Sepsis is one of the most common and lethal syndromes encountered in intensive care units (ICUs), and acute respiratory failure (ARF) represents one of its most critical complications. Once respiratory failure develops, patients often experience severe hypoxemia and multiple organ dysfunction within a short period of time, resulting in a markedly increased risk of death. Despite advances in critical care, accurately assessing short-term prognosis early after ICU admission remains a major challenge in clinical practice.
In a recent study, a research comprising Dr. Jian Liu from the Gansu Provincial Maternity and Child Health Hospital (Gansu Provincial Central Hospital), China, Engineer Zi Yang from The First Hospital of Lanzhou University, China, Dr. Hong Guo at the Gansu Provincial Maternity and Child Health Hospital (Gansu Provincial Central Hospital), China, among other researchers developed and validated a machine learning model to predict 28-day mortality in patients with sepsis complicated by ARF. The results of this study were published online in the Journal of Intensive Medicine on January 10, 2026.

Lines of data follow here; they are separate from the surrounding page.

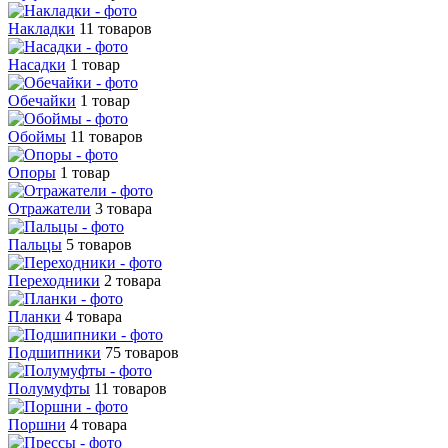
Накладки
11 товаров
Насадки
1 товар
Обечайки
1 товар
Обоймы
11 товаров
Опоры
1 товар
Отражатели
3 товара
Пальцы
5 товаров
Переходники
2 товара
Планки
4 товара
Подшипники
75 товаров
Полумуфты
11 товаров
Поршни
4 товара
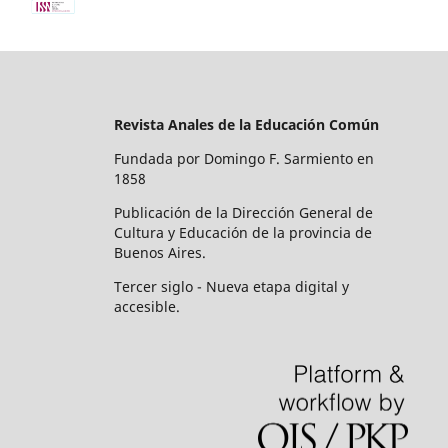
Revista Anales de la Educación Común
Fundada por Domingo F. Sarmiento en
1858
Publicación de la Dirección General de
Cultura y Educación de la provincia de
Buenos Aires.
Tercer siglo - Nueva etapa digital y
accesible.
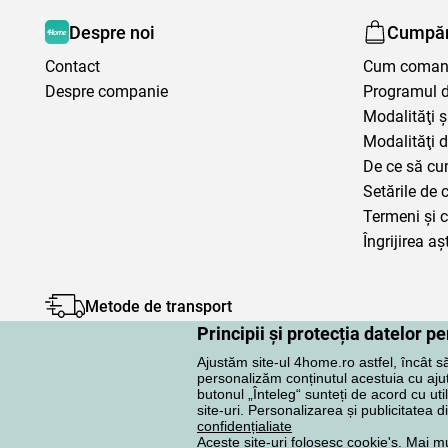
Despre noi
Cumpăr
Contact
Cum coma
Despre companie
Programul de
Modalităţi ş
Modalităţi d
De ce să cu
Setările de 
Termeni şi c
Îngrijirea aș
Metode de transport
Principii și protecția datelor 
Ajustăm site-ul 4home.ro astfel, încât s
personalizăm conținutul acestuia cu ajuto
butonul „Înteleg“ sunteți de acord cu uti
site-uri. Personalizarea și publicitatea d
Protecţia datelor cu caracter personal
confidențialiate
Aceste site-uri folosesc cookie's. Mai m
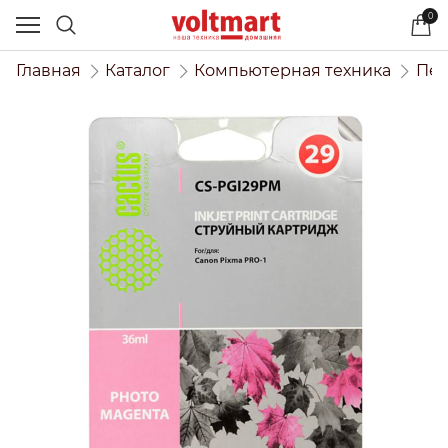
0
Главная
Каталог
Компьютерная техника
Печ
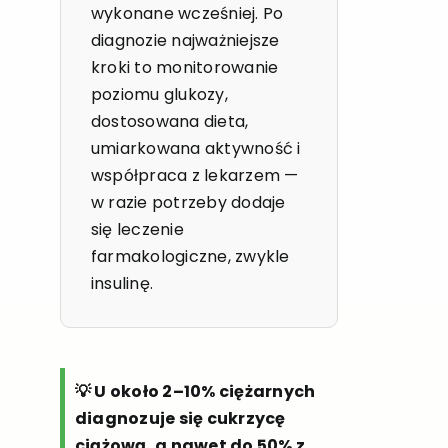
wykonane wcześniej. Po
diagnozie najważniejsze
kroki to monitorowanie
poziomu glukozy,
dostosowana dieta,
umiarkowana aktywność i
współpraca z lekarzem —
w razie potrzeby dodaje
się leczenie
farmakologiczne, zwykle
insulinę.
💡 U około 2–10% ciężarnych
diagnozuje się cukrzycę
ciążową, a nawet do 50% z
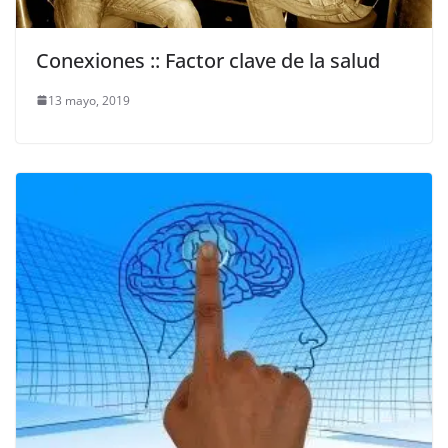
Conexiones :: Factor clave de la salud
13 mayo, 2019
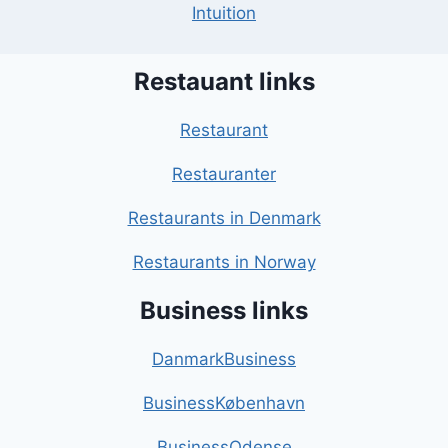
Intuition
Restauant links
Restaurant
Restauranter
Restaurants in Denmark
Restaurants in Norway
Business links
DanmarkBusiness
BusinessKøbenhavn
BusinessOdense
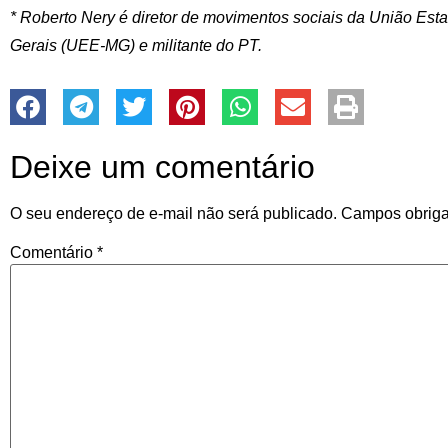
* Roberto Nery é diretor de movimentos sociais da União Est
Gerais (UEE-MG) e militante do PT.
Deixe um comentário
O seu endereço de e-mail não será publicado.
Campos obriga
Comentário
*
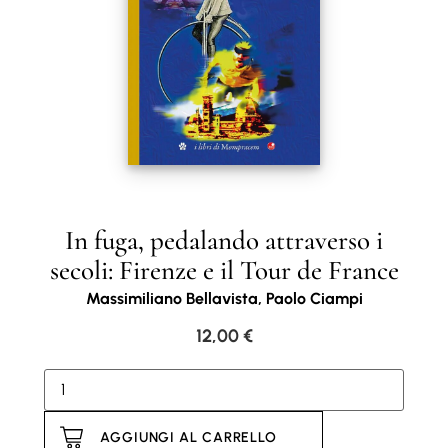
In fuga, pedalando attraverso i
secoli: Firenze e il Tour de France
Massimiliano Bellavista, Paolo Ciampi
12,00
€
AGGIUNGI AL CARRELLO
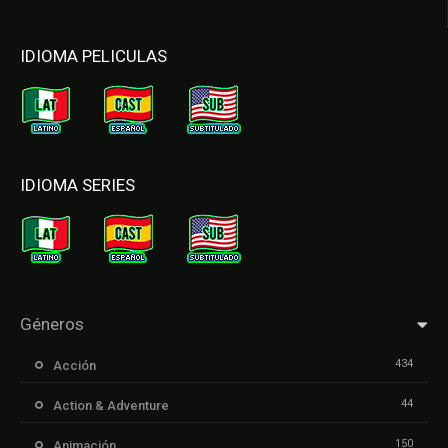
IDIOMA PELICULAS
IDIOMA SERIES
Géneros
434
Acción
44
Action & Adventure
150
Animación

Speaking on the study, Dr. Liu says, "The model was designed to leverage clinical information available at the earliest stage of ICU admission, enabling clinicians to identify high-risk patients promptly and thereby optimize treatment strategies and the allocation of monitoring resources."
The Medical Information Mart for Intensive Care IV (MIMIC-IV, version 3.1) database was used as the development and training cohort, including adult ICU patients who met the diagnostic criteria for both sepsis and ARF. To evaluate the model's applicability across different hospitals and patient populations, an independent external validation was performed using data from the eICU Collaborative Research Database (eICU-CRD, version 2.0). This combined 'training plus external validation' design enhances the relevance of the findings to real-world clinical settings.
During variable selection, candidate predictors were first identified based on the international sepsis-related guidelines and expert clinical consensus to ensure strong clinical relevance. The Boruta feature selection algorithm, together with multicollinearity analysis, was then applied to identify a final set of 20 key predictive features. All selected variables were routinely obtainable within the first 24 hours of ICU admission and reflected multiple clinical dimensions, including oxygenation status, organ function, metabolic parameters, and disease severity.
Seven machine learning algorithms, including logistic regression, random forests, gradient-boosting, and neural networks, were systematically compared. Among them, the XGBoost model demonstrated the best overall performance. In the training cohort, the model showed strong discrimination for predicting 28-day mortality, and its performance remained stable in the independent external validation cohort, indicating good generalizability. Unlike traditional 'black-box' prediction models, this study placed particular emphasis on interpretability. The researchers applied SHapley Additive exPlanations (SHAP) to quantify the contribution of individual clinical variables to mortality risk prediction.
"Our analysis highlighted the importance of oxygenation indices, serum albumin levels, liver function-related indicators, and disease severity scores in short-term prognosis. This transparent interpretability framework may facilitate clinician understanding and promote the use of the model as a decision-support tool rather than a replacement for clinical judgment," explains Engineer Zi Yang and Dr. Hong Guo.
According to the research team, the model may be further integrated into bedside or web-based risk assessment tools to support early risk stratification in patients with sepsis complicated by ARF. Overall, the study demonstrates the potential of interpretable machine learning approaches in critical care medicine and provides a new technical pathway for individualized management of high-risk patients with sepsis.